Image Resizerによる画像の一括サイズ変更(1)
Image Resizerは、エクスプローラーの右クリックメニューに追加され、選択した画像ファイルの一括画像サイズ変更を行う。画像サイズは、あらかじめ定義されたパターンもあるが、実行時に指定することも可能だ。
サイズはPowerToys設定画面で定義したものから選択するが、「Custom」を選択すれば、実行時に設定することも可能だ。またPowerToys設定画面で、サイズの定義を増やすこともできる。よく利用するサイズは、名前を付けて定義しておくとよい。

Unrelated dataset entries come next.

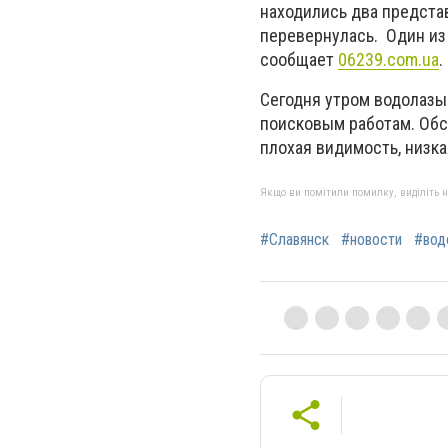
находились два предста
перевернулась. Один из 
сообщает
06239.com.ua
.
Сегодня утром водолазы 
поисковым работам. Обс
плохая видимость, низка
Якщо ви помітили помилку, виділіть нео
#Славянск
#новости
#вод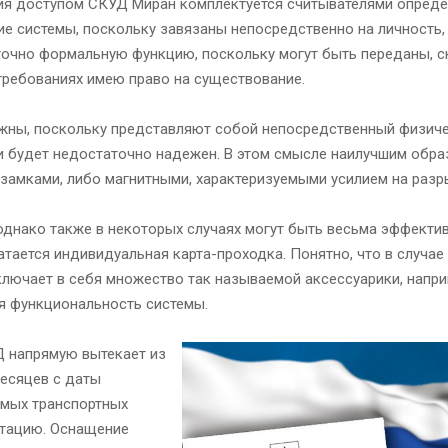
ния доступом СКУД Миран комплектуется считывателями опреде
 системы, поскольку завязаны непосредственно на личность,
аточно формальную функцию, поскольку могут быть переданы, ск
требованиях имею право на существование.
ажны, поскольку представляют собой непосредственный физиче
ли будет недостаточно надежен. В этом смысле наилучшим обр
замками, либо магнитными, характеризуемыми усилием на разр
днако также в некоторых случаях могут быть весьма эффектив
тается индивидуальная карта-проходка. Понятно, что в случае
лючает в себя множество так называемой аксессуарики, напри
вая функциональность системы.
 напрямую вытекает из
месяцев с даты
емых транспортных
уатацию. Оснащение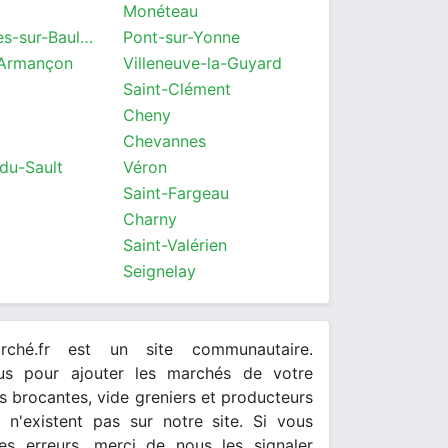
Monéteau
Saint-Georges-sur-Baulche
Pont-sur-Yonne
-Armançon
Villeneuve-la-Guyard
Saint-Clément
Cheny
Chevannes
-du-Sault
Véron
Saint-Fargeau
Charny
Saint-Valérien
Seignelay
arché.fr est un site communautaire.
ous pour ajouter les marchés de votre
 brocantes, vide greniers et producteurs
s n'existent pas sur notre site. Si vous
es erreurs, merci de nous les signaler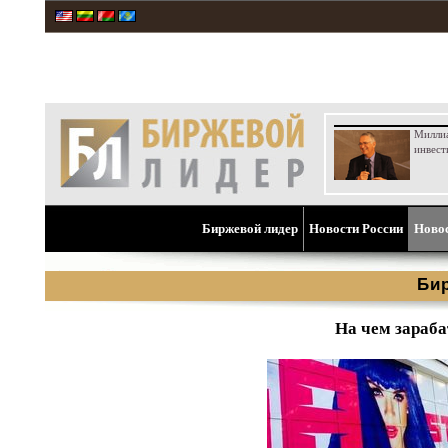
Милли
инвест
Биржевой лидер
Новости России
Ново
Би
На чем зараба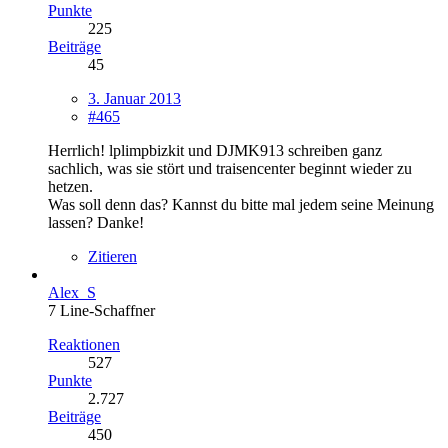
Punkte
225
Beiträge
45
3. Januar 2013
#465
Herrlich! lplimpbizkit und DJMK913 schreiben ganz
sachlich, was sie stört und traisencenter beginnt wieder zu
hetzen.
Was soll denn das? Kannst du bitte mal jedem seine Meinung
lassen? Danke!
Zitieren
Alex_S
7 Line-Schaffner
Reaktionen
527
Punkte
2.727
Beiträge
450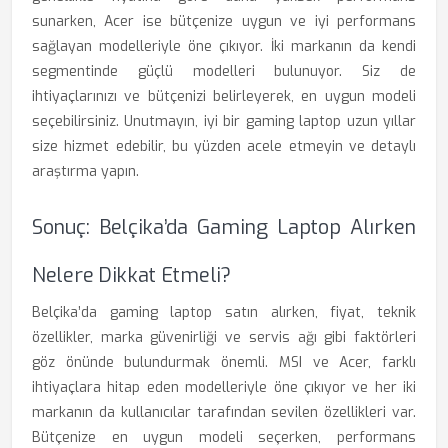
sunarken, Acer ise bütçenize uygun ve iyi performans
sağlayan modelleriyle öne çıkıyor. İki markanın da kendi
segmentinde güçlü modelleri bulunuyor. Siz de
ihtiyaçlarınızı ve bütçenizi belirleyerek, en uygun modeli
seçebilirsiniz. Unutmayın, iyi bir gaming laptop uzun yıllar
size hizmet edebilir, bu yüzden acele etmeyin ve detaylı
araştırma yapın.
Sonuç: Belçika’da Gaming Laptop Alırken
Nelere Dikkat Etmeli?
Belçika’da gaming laptop satın alırken, fiyat, teknik
özellikler, marka güvenirliği ve servis ağı gibi faktörleri
göz önünde bulundurmak önemli. MSI ve Acer, farklı
ihtiyaçlara hitap eden modelleriyle öne çıkıyor ve her iki
markanın da kullanıcılar tarafından sevilen özellikleri var.
Bütçenize en uygun modeli seçerken, performans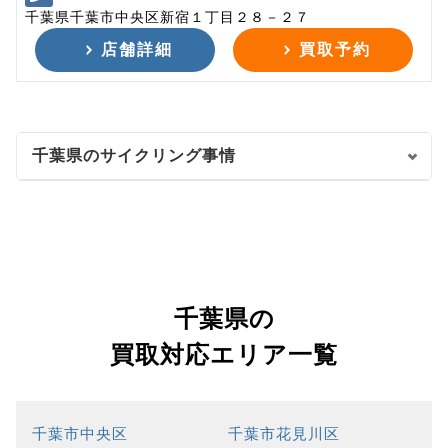
千葉県千葉市中央区新宿１丁目２８－２７
店舗詳細
買取予約
千葉県のサイクリング事情
千葉県の
買取対応エリア一覧
千葉市中央区
千葉市花見川区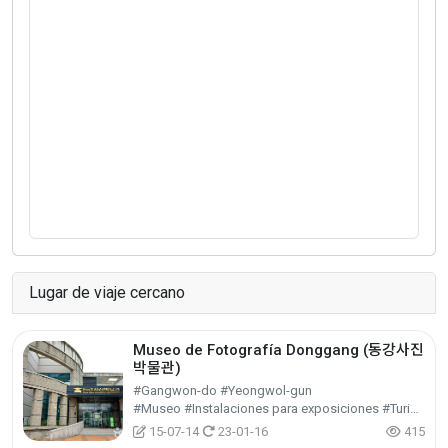
Lugar de viaje cercano
Museo de Fotografía Donggang (동강사진
박물관)
#Gangwon-do #Yeongwol-gun
#Museo #Instalaciones para exposiciones #Turismo cultural
15-07-14
23-01-16
415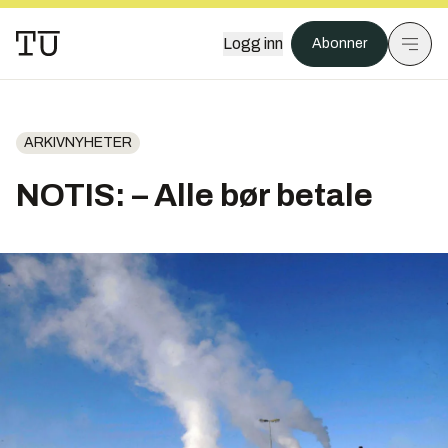
Logg inn
Abonner
ARKIVNYHETER
NOTIS: – Alle bør betale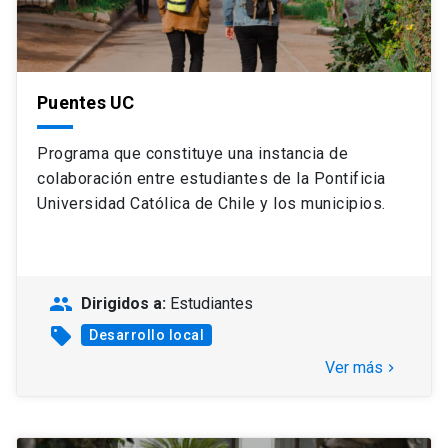
Puentes UC
Programa que constituye una instancia de
colaboración entre estudiantes de la Pontificia
Universidad Católica de Chile y los municipios.
people
Dirigidos a:
Estudiantes
sell
Desarrollo local
Ver más
keyboard_arrow_right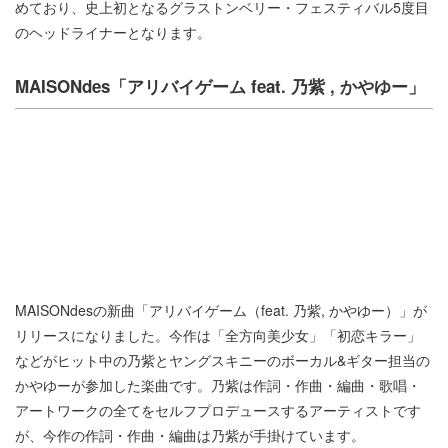
めており、史上初となるグラストンベリー・フェスティバル5度目
のヘッドライナーとなります。
MAISONdes「アリバイゲーム feat. 乃紫 , かやゆー」
MAISONdesの新曲「アリバイゲーム（feat. 乃紫, かやゆー）」が
リリースになりました。今作は「全方向美少女」「初恋キラー」
などがヒット中の乃紫とヤングスキニーのボーカル&ギター担当の
かやゆーが参加した楽曲です。乃紫は作詞・作曲・編曲・歌唱・
アートワークの全てをセルフプロデュースするアーティストです
が、今作の作詞・作曲・編曲は乃紫が手掛けています。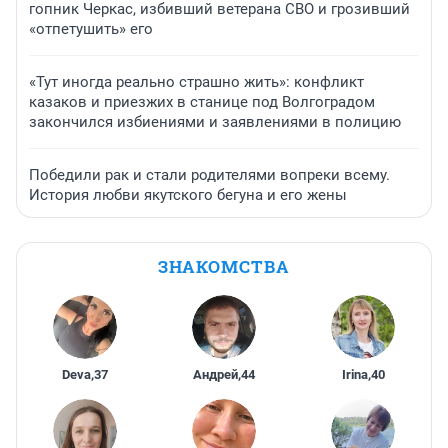
гопник Черкас, избивший ветерана СВО и грозивший
«отпетушить» его
«Тут иногда реально страшно жить»: конфликт
казаков и приезжих в станице под Волгоградом
закончился избиениями и заявлениями в полицию
Победили рак и стали родителями вопреки всему.
История любви якутского бегуна и его жены
ЗНАКОМСТВА
Deva
,
37
Андрей
,
44
Irina
,
40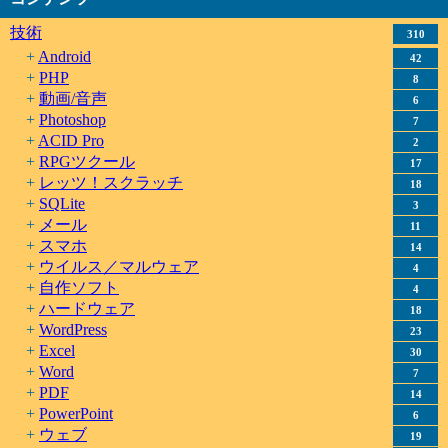
技術
310
Android
42
PHP
8
動画/音声
6
Photoshop
7
ACID Pro
2
RPGツクール
17
レッツ！スクラッチ
18
SQLite
3
メール
11
スマホ
14
ウイルス／マルウェア
4
自作ソフト
4
ハードウェア
18
WordPress
23
Excel
30
Word
7
PDF
14
PowerPoint
6
ウェブ
19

リサイズした画像は、オリジナルのコピー(オリジナルをサイズ変更することも可)となるが、このときのファイル名をパターンで指定できる。その他、画像の縦横を考慮しないといった動作指定を実行時に行える。この機能は、Brice Lambson氏のImageResizerのコードをベースに作られている。
Image Resizerの設定画面(2)
Image Resizerでは、サイズ変更したコピー画像の名前パターンを指定できる。「%1」と記述するとそれがオリジナルのファイル名を示し、これにサイズパターン名や縦横の解像度などを追加することができる。
キートップの入れ替えやショートカットの変換が可能な「Keyboard Manager」
「Keyboard Manager」には、キートップの入れ替え機能である「Remap keyboard」、およびショートカット(複数キーの組み合わせ)の変換機能「Remap shortcuts」の2つの機能がある。